Another general assumption that I discovered was that “fags only cell with other fags”, something I didn’t find out until Diamond was long gone and I gotten another cell mate. Being, for the most part, an accepting and laid-back person, I met my cell mate and stayed in the cell with her. I later learned what others assigned to her cell had done to be reassigned, what I was actually “supposed” to have done to not perceived by other inmates as gay. My course of action should have, like the others, been to loudly refuse to enter the cell with Diamond and pepper in a few death threats to show that I have no sympathy for the fags. This is exactly what had happened before my arrival on the pod, Diamond only having gay cell mates or straight men wanting sex before they were sent upstate, everyone else outright refusing to go inside the cell with her.
Gay prisoners do, however, have some shielding from the abuse of other inmates in some jails. They have the option to be put on an all-gay cellblock, which I witnessed. The day before I left the jail I was transferred to House Of Corrections, a minimum-security jail house built in the late 1800’s. A gay man, barely eighteen and tiny, was brought to a new cellblock with me. The block was guarded by three correctional officers and housed over one hundred inmates, all of them locked in their cells for 72 hours straight and crazy from the claustrophobia.. Towards the back, about a city block from the entrance to the block, was no man’s land, where inmates could be pulled into cells and no one could see or hear them. While being marched to his new cell towards the back threats flew at him from every cell on his way there. before he reached the cell it was decided he would be unsafe there and he was moved to the gay block. I was happy for him. Happy that he had been threatened to the point of breaking down and openly showing emotion, emotion that showed he wouldn’t last a day on the block. It resulted in him being moved somewhere safer, and I call that a win.
It is no surprise that jails are filled with bullies, bullies who prey on those they perceive to be weak. The group that bears the most oppression is by far the gay prison population. In a prison system as overcrowded as Philadelphia’s many young men, still discovering and becoming comfortable with their sexuality are harassed on a daily basis, sometimes assaulted and raped, purely over their orientation, cases of which I heard first hand.
A complex sequence of circumstances helped me survive in jail. My Latino appearance, which made me a part of the most closely knit culture in the jail, my 6’3 estranged nephew in the cell across from me and being placed in cells with reasonable cell mates who defended my heterosexuality fervently. All of this outweighed the idea of me being gay that floated around the cell block, to my stupendous luck.

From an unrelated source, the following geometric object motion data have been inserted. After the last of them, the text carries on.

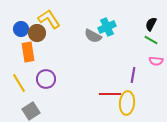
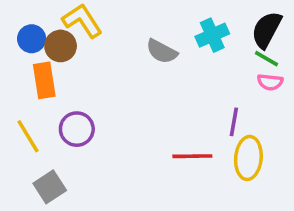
black semicircle: (151, 24) -> (266, 30), size x1.5
cyan cross: (107, 27) -> (212, 35), moved
pink semicircle: (156, 61) -> (270, 82), moved
yellow ellipse: (127, 103) -> (248, 158), moved

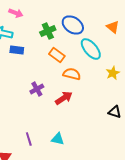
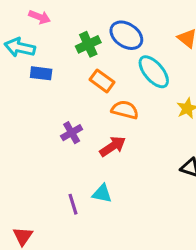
purple line: (29, 139) -> (73, 204), moved
cyan triangle: (58, 139) -> (102, 194), moved

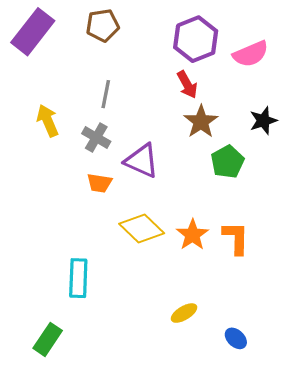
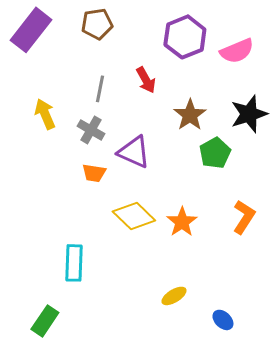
red arrow: (187, 85) -> (146, 80), moved
black star: (263, 121) -> (249, 114), size x1.4
orange L-shape: (236, 238) -> (244, 217), moved, turned 32

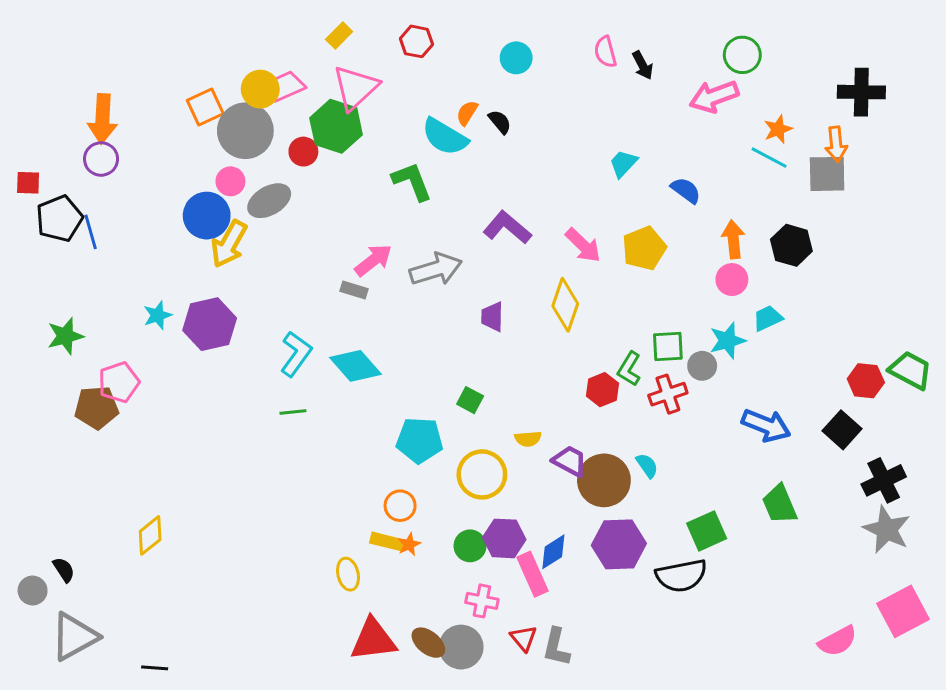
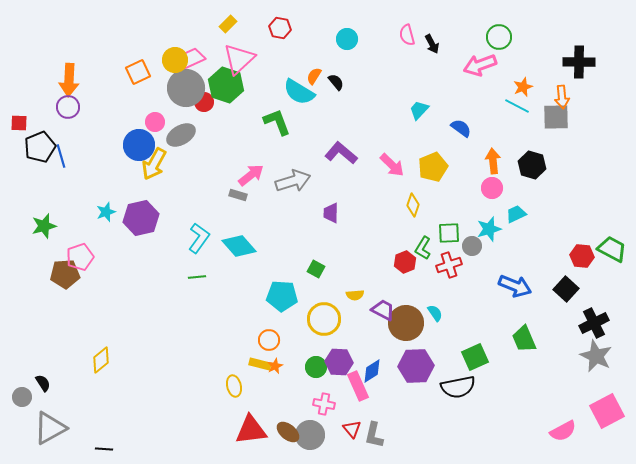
gray circle: (245, 131) -> (186, 88), moved
yellow diamond: (565, 305) -> (413, 205), moved, size x0.7

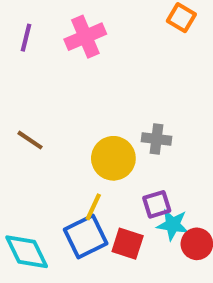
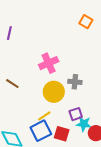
pink cross: (85, 37) -> (49, 63), moved
yellow line: (93, 207) -> (44, 116), turned 32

In a country where homophobia and intolerance in general run rampant and prison reform is desperately needed the two national shortcomings come together intolerably for the gay/transgender man tossed into an overcrowded prison system. With a shortage of compassionate guards, and guards in general, the prison system can be a very dangerous place for a gay to exist. It’s a place where someone caught buying a bag of weed can be tossed in with dozens of murderers under the complacent watch of uninterested correctional officers. Those preaching the sophistication and freedom in America should be reminded that a society can be measured by the way they treat their prisoners.